● **WORK INSTRUCTIONS**:
In the data below, find every line with the word "Aratu" and copy it out.
Top of GIVEN DATA
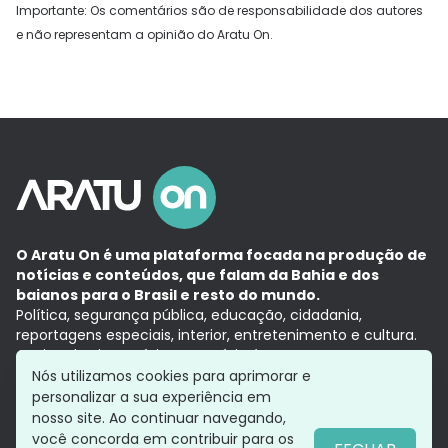
Importante: Os comentários são de responsabilidade dos autores
e não representam a opinião do Aratu On.
O Aratu On é uma plataforma focada na produção de
notícias e conteúdos, que falam da Bahia e dos
baianos para o Brasil e resto do mundo.
Política, segurança pública, educação, cidadania,
reportagens especiais, interior, entretenimento e cultura.
Aqui, tudo vira notícia e a notícia é no tempo presente,
com a credibilidade do
Grupo Aratu.
Nós utilizamos cookies para aprimorar e
Grupo Aratu
Política de privacidade
Anuncie conosco
personalizar a sua experiência em
nosso site. Ao continuar navegando,
você concorda em contribuir para os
Bottom of GIVEN DATA
● **EXERCISE ANSWER**:
e não representam a opinião do Aratu On.
O Aratu On é uma plataforma focada na produção de
Grupo Aratu.
Grupo Aratu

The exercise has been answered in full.